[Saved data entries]
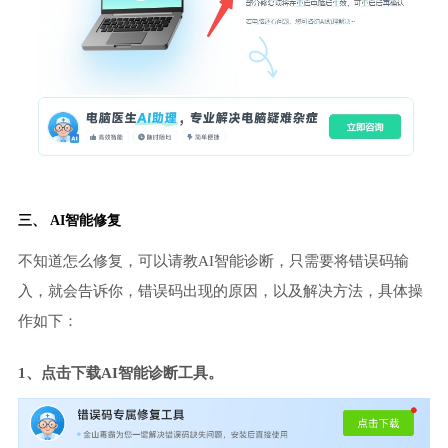
三、 AI智能修复
不知道怎么修复，可以请教AI智能诊断，只需要将错误码输
入，就会告诉你，错误码出现的原因，以及解决方法，具体操
作如下：
1、点击下载AI智能诊断工具。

*Required work:*
Output each record exactly as it appears, but not the pictures.

*Output below:*
三、 AI智能修复
不知道怎么修复，可以请教AI智能诊断，只需要将错误码输
入，就会告诉你，错误码出现的原因，以及解决方法，具体操
作如下：
1、点击下载AI智能诊断工具。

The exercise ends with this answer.